Non-GAAP Financial Measures
GPT has used non-GAAP financial measures as defined by SEC Regulation G in this presentation.
Core FFO and adjusted funds from operations (“AFFO”): Core FFO and AFFO are non-GAAP financial measures that are presented excluding property acquisition costs, discontinued operations, other-than-temporary impairments on retained bonds, and other one-time charges. AFFO of CSG and GPT also excludes non-cash stock-based compensation expense, amortization of above and below market leases, amortization of deferred financing costs, amortization of lease inducement costs, non-real estate depreciation and amortization, amortization of free rent received at property acquisition, and straight-line rent. GPT believes that Core FFO and AFFO are useful supplemental measures regarding CSG and GPT’s operating performances as they provide a more meaningful and consistent comparison of CSG and GPT’s operating performance and allows investors to more easily compare CSG and GPT’s operating results.

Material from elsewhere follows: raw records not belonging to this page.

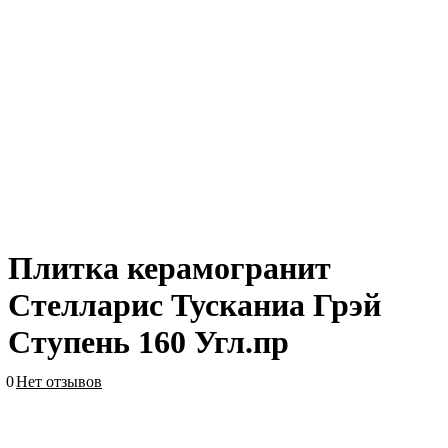
Плитка керамогранит
Стелларис Тусканиа Грэй
Ступень 160 Угл.пр
0
Нет отзывов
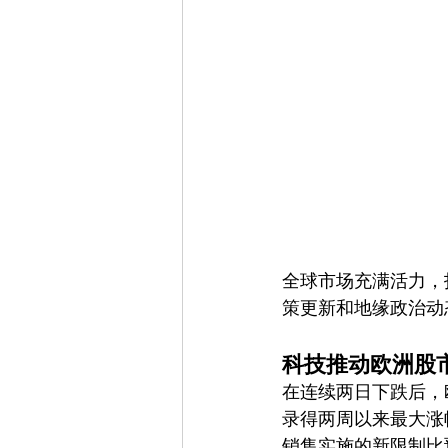
全球市场充满活力，
策更新和地缘政治动
科技推动欧洲股
在连续两日下跌后，欧
录得两周以来最大涨
销售实施的新限制比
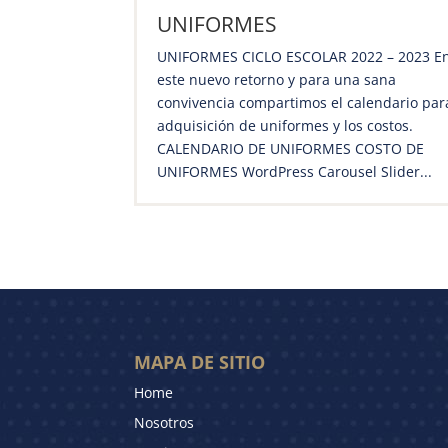
UNIFORMES
UNIFORMES CICLO ESCOLAR 2022 – 2023 E
este nuevo retorno y para una sana
convivencia compartimos el calendario par
adquisición de uniformes y los costos.
CALENDARIO DE UNIFORMES COSTO DE
UNIFORMES WordPress Carousel Slider...
MAPA DE SITIO
Home
Nosotros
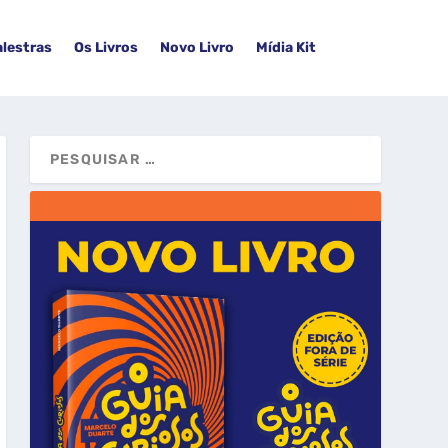
alestras
Os Livros
Novo Livro
Mídia Kit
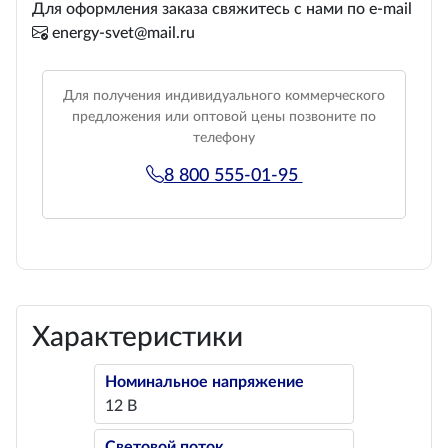
Для оформления заказа свяжитесь с нами по e-mail
energy-svet@mail.ru
Для получения индивидуального коммерческого
предложения или оптовой цены позвоните по
телефону
8 800 555-01-95
Характеристики
Номинальное напряжение
12 В
Световой поток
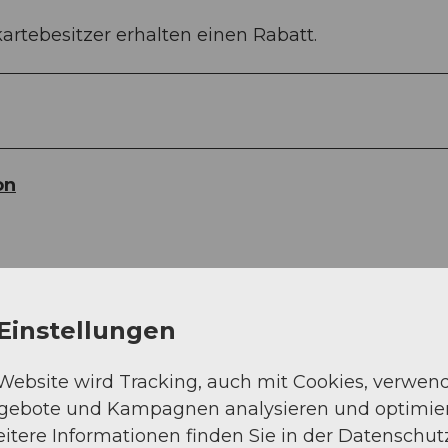
artebesitzer erhalten einen Rabatt.
on
Einstellungen
 Website wird Tracking, auch mit Cookies, verwen
Auf der Karte an
ngebote und Kampagnen analysieren und optimie
itere Informationen finden Sie in der Datenschut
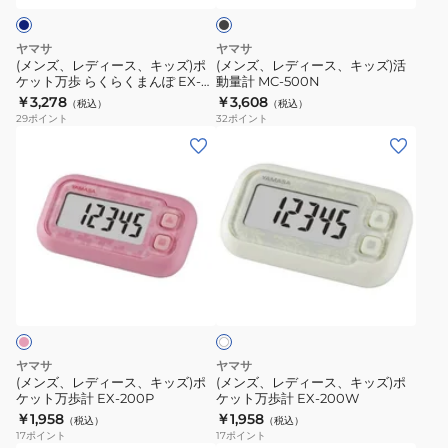
ク
キ
キ
ッ
ッ
ヤマサ
ヤマサ
ズ)
ズ)
(メンズ、レディース、キッズ)ポ
(メンズ、レディース、キッズ)活
ケット万歩 らくらくまんぽ EX-
動量計 MC-500N
ポ
活
350N
￥3,278
￥3,608
（税込）
（税込）
ケ
動
29
ポイント
32
ポイント
ッ
量
(メ
(メ
ト
計
ン
ン
万
MC-
ズ、
ズ、
歩
500N
レ
レ
ら
デ
デ
く
ィ
ィ
ホ
ら
ー
ー
ワ
く
ス、
ス、
イ
ま
ト
キ
キ
ん
ッ
ッ
ヤマサ
ヤマサ
ぽ
ズ)
ズ)
(メンズ、レディース、キッズ)ポ
(メンズ、レディース、キッズ)ポ
EX-
ケット万歩計 EX-200P
ケット万歩計 EX-200W
ポ
ポ
￥1,958
￥1,958
350N
（税込）
（税込）
ケ
ケ
17
ポイント
17
ポイント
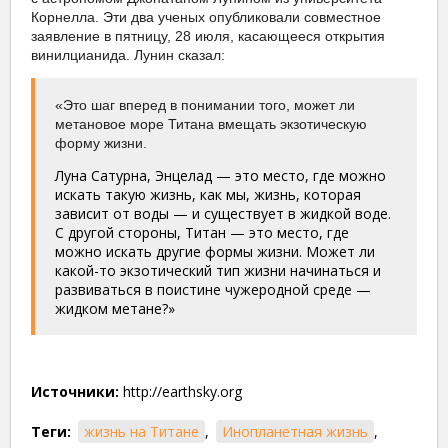
Корнелла. Эти два ученых опубликовали совместное
заявление в пятницу, 28 июля, касающееся открытия
винилцианида. Лунин сказал:
«Это шаг вперед в понимании того, может ли
метановое море Титана вмещать экзотическую
форму жизни.
Луна Сатурна, Энцелад — это место, где можно
искать такую жизнь, как мы, жизнь, которая
зависит от воды — и существует в жидкой воде.
С другой стороны, Титан — это место, где
можно искать другие формы жизни. Может ли
какой-то экзотический тип жизни начинаться и
развиваться в поистине чужеродной среде —
жидком метане?»
Источники:
http://earthsky.org
Теги:
жизнь на Титане
,
Инопланетная жизнь
,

The Core FFO, AFFO, Run-Rate FFO, NOI and Cap Rate assumptions included in this presentation reflects CSG and GPT’s assumptions and expectations and are not guarantees of its future performance. CSG and GPT’s actual results may vary
materially from the assumptions presented in this presentation. The results that an investor in CSG and GPT will actually receive will depend, to a significant degree, on the actual performance of CSG and GPT’s assets, which may be impacted by material economic and market risk factors.